> [Work instructions]: Each record should be given again exactly, and any picture in it left out.

Provided data Start Marker

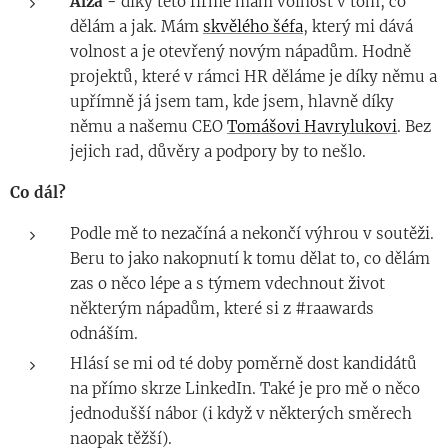
Alza -
díky této firmě mám volnost v tom, co
dělám a jak. Mám
skvělého šéfa
, který mi dává
volnost a je otevřený novým nápadům. Hodně
projektů, které v rámci HR děláme je díky němu a
upřímně já jsem tam, kde jsem, hlavně díky
němu a našemu CEO
Tomášovi Havrylukovi
. Bez
jejich rad, důvěry a podpory by to nešlo.
Co dál?
Podle mě to nezačíná a nekončí výhrou v soutěži.
Beru to jako nakopnutí k tomu dělat to, co dělám
zas o něco lépe a s týmem vdechnout život
některým nápadům, které si z #raawards
odnáším.
Hlásí se mi od té doby poměrně dost kandidátů
na přímo skrze LinkedIn. Také je pro mě o něco
jednodušší nábor (i když v některých směrech
naopak těžší).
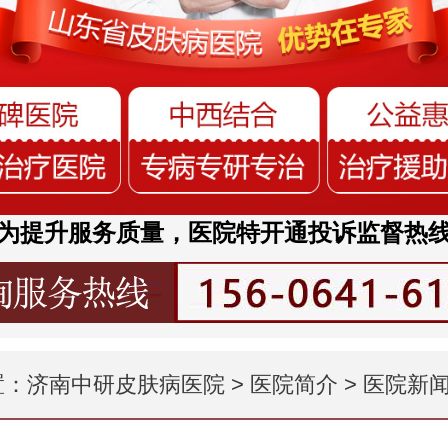
为提升服务质量，医院特开通投诉监督热
置：
济南中研皮肤病医院
>
医院简介
>
医院新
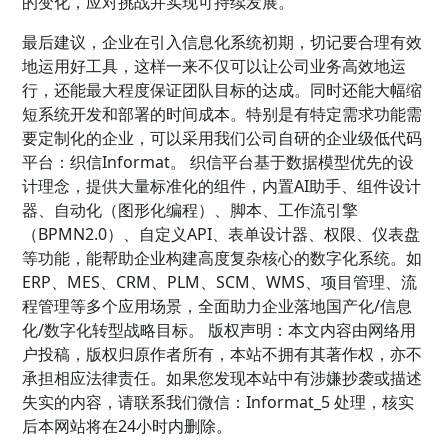
的变化，应对挑战并实现可持续发展。
最后建议，企业在引入信息化系统初期，切记要合理有效
地运用好工具，这样一来不仅可以让公司业务高效地运
行，还能最大程度保证团队目标的达成。同时还能大幅缩
短系统开发和部署的时间成本。特别是有特定需求功能需
要定制化的企业，可以采用我们公司自研的企业级低代码
平台：织信Informat。 织信平台基于数据模型优先的设
计理念，提供大量标准化的组件，内置AI助手、组件设计
器、自动化（图形化编程）、脚本、工作流引擎
（BPMN2.0）、自定义API、表单设计器、权限、仪表盘
等功能，能帮助企业构建高度复杂核心的数字化系统。如
ERP、MES、CRM、PLM、SCM、WMS、项目管理、流
程管理等多个应用场景，全面助力企业落地国产化/信息
化/数字化转型战略目标。 版权声明：本文内容由网络用
户投稿，版权归原作者所有，本站不拥有其著作权，亦不
承担相应法律责任。如果您发现本站中有涉嫌抄袭或描述
失实的内容，请联系我们微信：Informat_5 处理，核实
后本网站将在24小时内删除。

Provided data End Marker

> [Completed exercise]:
Alza -
díky této firmě mám volnost v tom, co
dělám a jak. Mám
skvělého šéfa
, který mi dává
volnost a je otevřený novým nápadům. Hodně
projektů, které v rámci HR děláme je díky němu a
upřímně já jsem tam, kde jsem, hlavně díky
němu a našemu CEO
Tomášovi Havrylukovi
. Bez
jejich rad, důvěry a podpory by to nešlo.
Co dál?
Podle mě to nezačíná a nekončí výhrou v soutěži.
Beru to jako nakopnutí k tomu dělat to, co dělám
zas o něco lépe a s týmem vdechnout život
některým nápadům, které si z #raawards
odnáším.
Hlásí se mi od té doby poměrně dost kandidátů
na přímo skrze LinkedIn. Také je pro mě o něco
jednodušší nábor (i když v některých směrech
naopak těžší).
为提升服务质量，医院特开通投诉监督热
置：
济南中研皮肤病医院
>
医院简介
>
医院新
的变化，应对挑战并实现可持续发展。
最后建议，企业在引入信息化系统初期，切记要合理有效
地运用好工具，这样一来不仅可以让公司业务高效地运
行，还能最大程度保证团队目标的达成。同时还能大幅缩
短系统开发和部署的时间成本。特别是有特定需求功能需
要定制化的企业，可以采用我们公司自研的企业级低代码
平台：织信Informat。 织信平台基于数据模型优先的设
计理念，提供大量标准化的组件，内置AI助手、组件设计
器、自动化（图形化编程）、脚本、工作流引擎
（BPMN2.0）、自定义API、表单设计器、权限、仪表盘
等功能，能帮助企业构建高度复杂核心的数字化系统。如
ERP、MES、CRM、PLM、SCM、WMS、项目管理、流
程管理等多个应用场景，全面助力企业落地国产化/信息
化/数字化转型战略目标。 版权声明：本文内容由网络用
户投稿，版权归原作者所有，本站不拥有其著作权，亦不
承担相应法律责任。如果您发现本站中有涉嫌抄袭或描述
失实的内容，请联系我们微信：Informat_5 处理，核实
后本网站将在24小时内删除。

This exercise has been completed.